13. A method of creating a patent pathway through a vascular total occlusion comprising:

advancing an atherectomy catheter within an intravascular space, wherein the catheter includes at least one inner lumen, a flexible catheter shaft, a distal housing with a pattern of openings to communicate to the interior of the distal housing, an internal rotational cutter including cutting blades that translate along the interior surface of the distal housing and the pattern of openings, an internal drive shaft coupled to the internal rotational cutter, and a proximal catheter port configured to translate a vacuum to within the interior of the distal housing;

advancing the distal housing against the vascular plaque, wherein the plaque is engaged within the distal housing openings and impinges through the openings and into the interior of the distal housing along a vector that is parallel with the axis of the catheter shaft;

imparting rotation to the internal drive shaft and the rotational cutter, wherein the vascular plaque tissue that has impinged to within the interior of the distal housing is shaved off by the cutting blades;

rotating the catheter to translate the distal housing openings to previously uncut portions of the vascular plaque, and repeating the process of shaving the plaque off within the interior of the distal housing; and

advancing the catheter forward and into the space created by the vascular plaque removal, and continuing the process of plaque shaving until the catheter has established a pathway through the vascular occlusion.

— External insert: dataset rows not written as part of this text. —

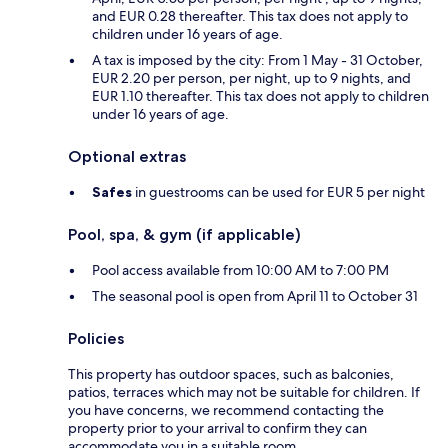
and EUR 0.28 thereafter. This tax does not apply to
children under 16 years of age.
A tax is imposed by the city: From 1 May - 31 October,
EUR 2.20 per person, per night, up to 9 nights, and
EUR 1.10 thereafter. This tax does not apply to children
under 16 years of age.
Optional extras
Safes
in guestrooms can be used for EUR 5 per night
Pool, spa, & gym (if applicable)
Pool access available from 10:00 AM to 7:00 PM
The seasonal pool is open from April 11 to October 31
Policies
This property has outdoor spaces, such as balconies,
patios, terraces which may not be suitable for children. If
you have concerns, we recommend contacting the
property prior to your arrival to confirm they can
accommodate you in a suitable room.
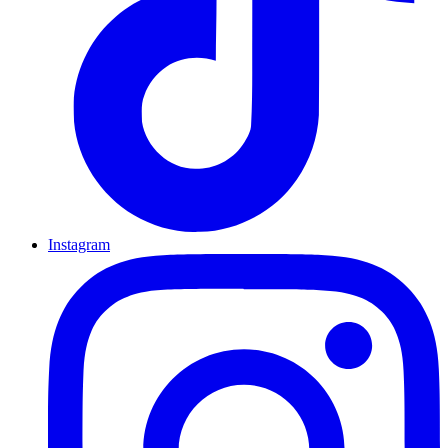
Instagram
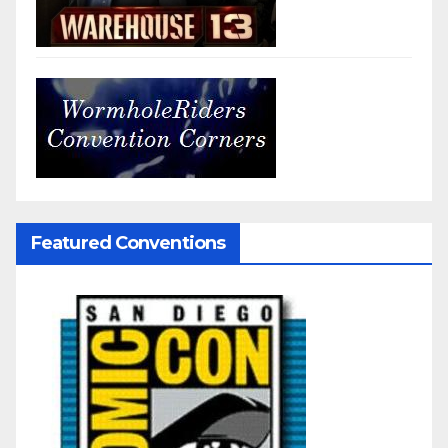
Featured Conventions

14. The method of claim 13, wherein the pattern of openings in the distal housing are arranged along a convex contour of the distal housing.

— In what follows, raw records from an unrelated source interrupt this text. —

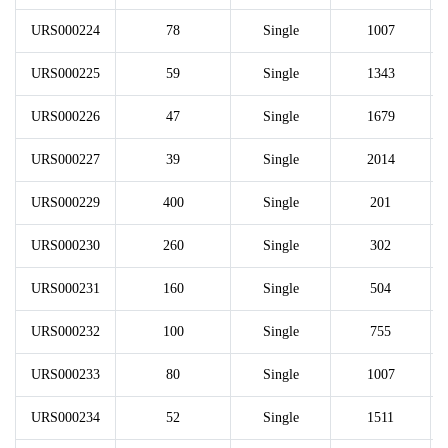
URS000224
78
Single
1007
URS000225
59
Single
1343
URS000226
47
Single
1679
URS000227
39
Single
2014
URS000229
400
Single
201
URS000230
260
Single
302
URS000231
160
Single
504
URS000232
100
Single
755
URS000233
80
Single
1007
URS000234
52
Single
1511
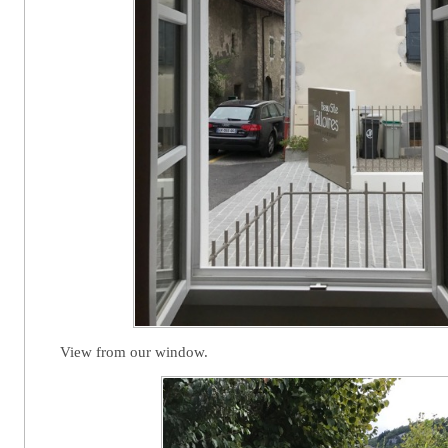
View from our window.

15. The method of claim 14, wherein the vascular plaque tissue is engaged through the openings in the distal housing along a vector that is parallel with the axis of the catheter shaft.

16. A catheter system for operation within a stenosed blood vessel, comprising:

a catheter shaft having at least one lumen; a convex distal housing that includes a series of openings along a convex surface that allow vascular plaque tissue to enter the interior of the distal housing;

a drive shaft coupled to the internal rotational cutter.